Transport Temperature
Room temperature


Specimen Stability
Room temperature: 24 hours at 20-25ºC
Refrigerated: 5 days at 2-8°C
Frozen: 12 months at ­20°C, freeze only once


Reject Criteria (Eg, hemolysis? Lipemia? Thaw/Other?)
Samples not labeled with complete first and last name and date of birth
Grossly hemolyzed specimens


Methodology
Electrochemiluminescence

Setup Schedule
Sun - Sat


Report Available
Same day


Reference Range
Males:  < 4.00 ng/mL
Females: No established reference range
 


Clinical Significance
The electrochemiluminescence immunoassay “ECLIA” is a quantitative in vitro diagnostic test for total (free + complexed) prostate-specific antigen (tPSA) in human serum and plasma, is indicated for the measurement of total PSA as an aid in the detection of prostate cancer in men. The test is further indicated for serial measurement of tPSA to aid in the management of cancer patients.
 
Prostate-specific antigen (PSA) is a glycoprotein having a close structural relationship to the glandular kallikreins.

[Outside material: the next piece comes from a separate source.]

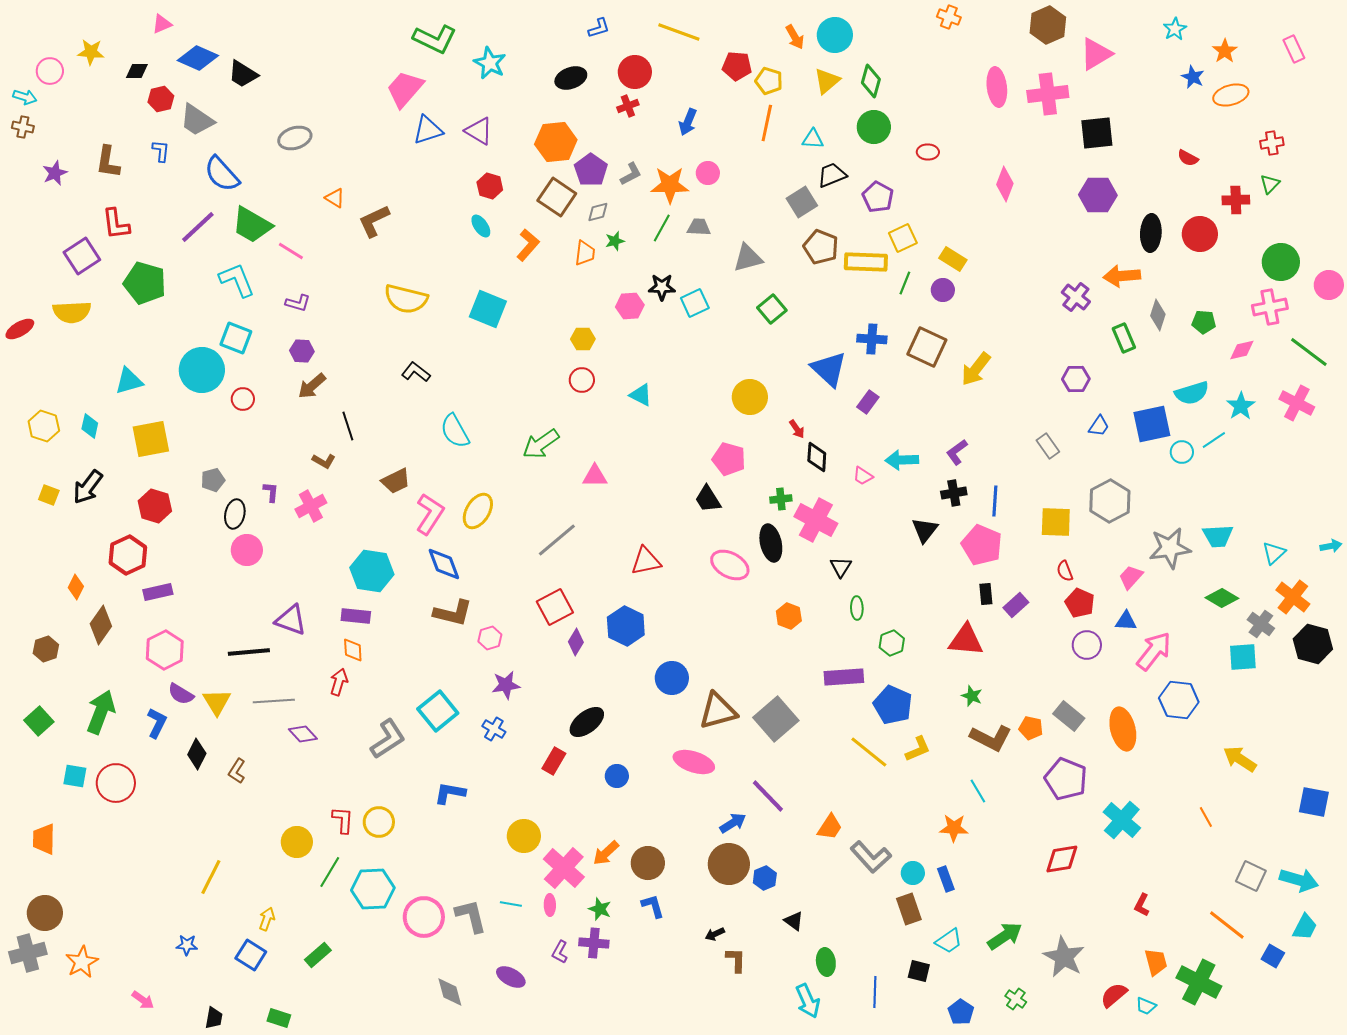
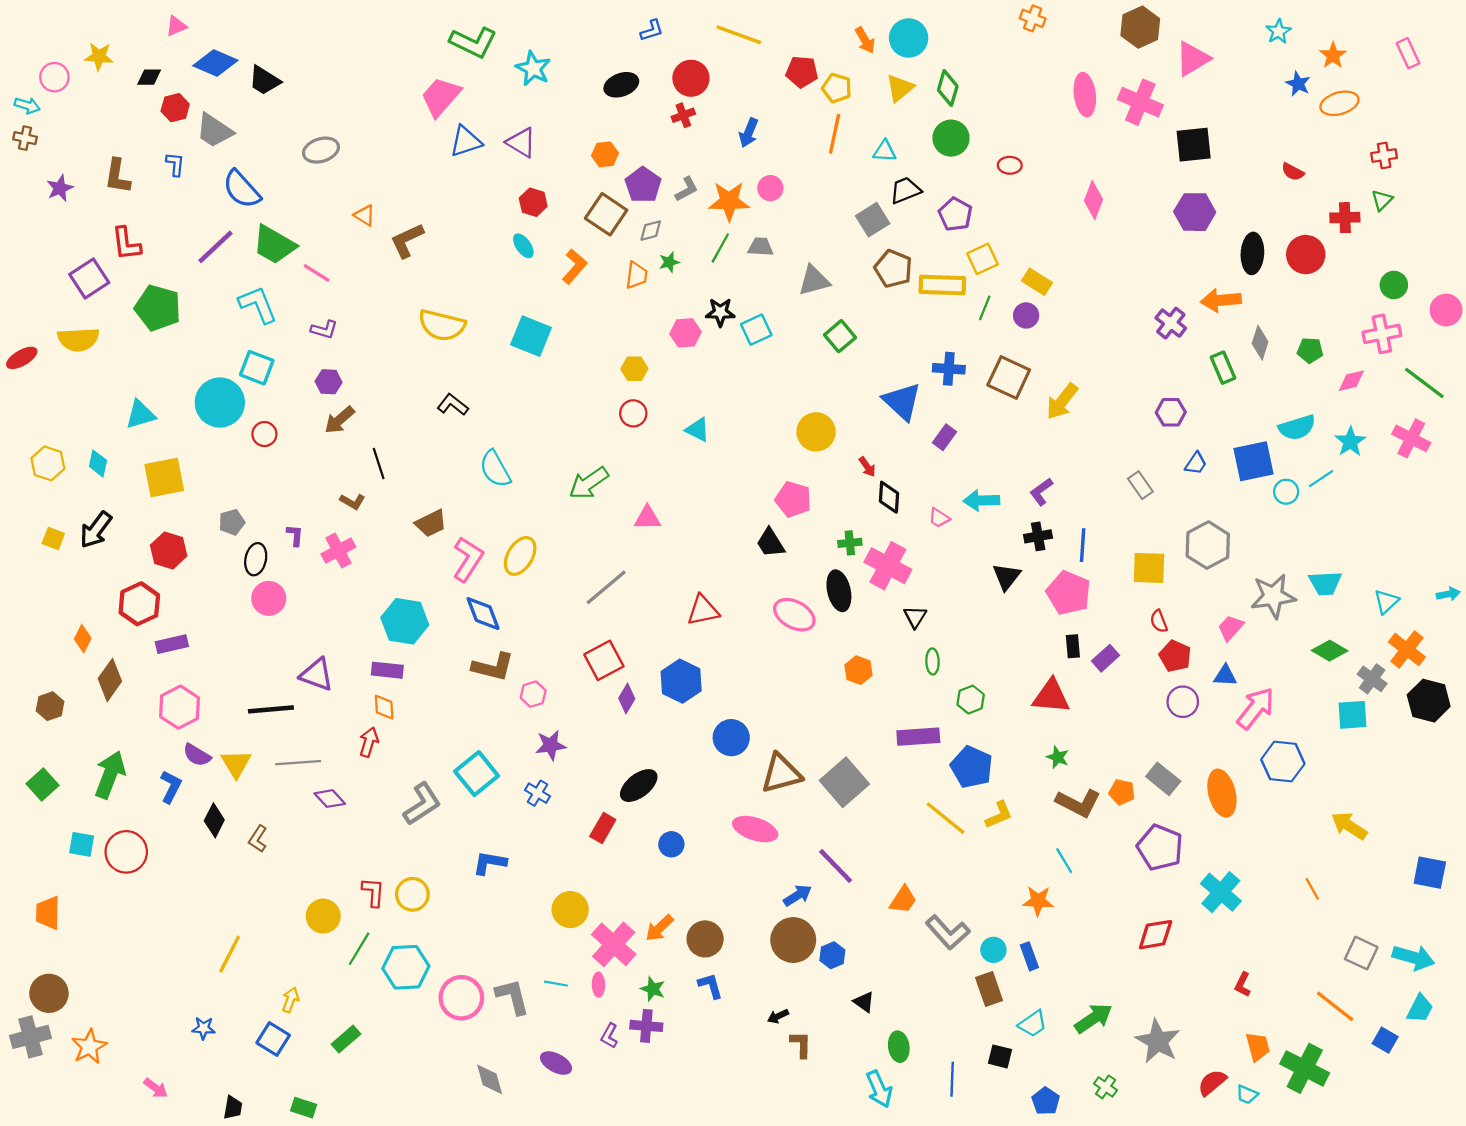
pink cross: (1048, 94) -> (1140, 102), turned 30
orange hexagon: (556, 142) -> (605, 154), size x0.6
green circle: (1281, 262) -> (1394, 285), size x0.7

The proteolytic activity of PSA in blood is inhibited by the irreversible formation of complexes with protease inhibitors such as alpha-1-antichymotrypsin, alpha-2-macroglobulin, and other acute phase proteins. Besides these complexes, about 30 % of the PSA present in blood occurs in the free form, but is proteolytically inactive. Elevated concentrations of PSA in serum are generally indicative of a pathologic condition of the prostate (prostatitis, benign hyperplasia or carcinoma). As PSA is also present in para-urethral and anal glands, as well as in breast tissue or with breast cancer, low levels of PSA can also be detected in sera from women. PSA may still be detectable even after radical prostatectomy.
 
The main areas in which PSA determinations are employed are the monitoring of progress and efficiency of therapy in patients with prostate carcinoma or receiving hormonal therapy. The steepness of the rate of fall in PSA down to no-longer detectable levels following radiotherapy, hormonal therapy or radical surgical removal of the prostate provides information on the success of therapy. An inflammation or trauma of the prostate (e.g. in cases of urinary retention or following rectal examination, cystoscopy, coloscopy, transurethral biopsy, laser treatment or ergometry) can lead to PSA elevations of varying duration and magnitude.
 


Performing Laboratory
Frederick Health Laboratory
400 W 7th Street
Frederick, MD. 21701


Last Updated: August 26, 2022


The CPT Codes provided in this document are based on AMA guidelines and are for informational purposes only. CPT coding is the sole responsibility of the billing party. Please direct any questions regarding coding to the payor being billed. Any Profile/panel component may be ordered separately. Reflex tests are performed at an additional charge.